Bahkan, Lei Jun menyebutkan, beberapa bisnis barunya pun menunjukkan hasil yang menjanjikan. Dalam hal ini, beberapa bisnis tersebut di antaranya adalah monetisasi layanan internet selain di pasar Tiongkok, globalisasi produk-produk IoT (Internet of Things), dan masuk ke pasar alat elektronik rumah tangga.

Keberhasilan Xiaomi di kuartal ketiga 2018 ini tentu saja tidak terlepas dari pertumbuhan yang sangat cepat di hampir semua lini bisnisnya, termasuk lini smartphone, Smart TV, laptop, Mi Band, dan lain sebagainya.

Di Tiongkok sendiri, perusahaan ini pun mampu menguatkan posisinya di pasar kelas menengah hingga high-end, di ikuti juga di pasar Eropa, yang notabene bisa menjadi pijakan monetisasi bisnis internetnya di masa mendatang.

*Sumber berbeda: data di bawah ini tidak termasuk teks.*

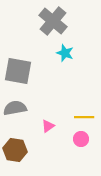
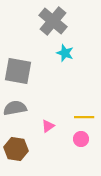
brown hexagon: moved 1 px right, 1 px up
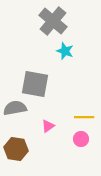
cyan star: moved 2 px up
gray square: moved 17 px right, 13 px down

Sementara itu, di sisi pengguna, perusahaan ini juga mengalami peningkatan sebagai akibat dari penjualan perangkat smartphone dan adopsi pengguna. Dalam laporannya, pengguna aktif bulanan MIUI bahkan menyentuh angka 224,4 juta per September 2018 dari yang semula hanya 156,5 juta tahun lalu.

Perusahaan yang baru masuk ke bursa saham Hongkong pada 9 Juli 2018 ini juga telah mengadopsi strategi multi-merek guna menyasar pasar yang berbeda-beda dengan menghadirkan dua sub mereknya, yakni Pocophone dan Black Shark.

Sebagai tambahan, Xiaomi juga telah menjalin kerja sama dengan Meitu Inc pada 19 November 2018 ini, guna menyasar pengguna perempuan sekaligus memperluas keanekaragaman basis penggunanya.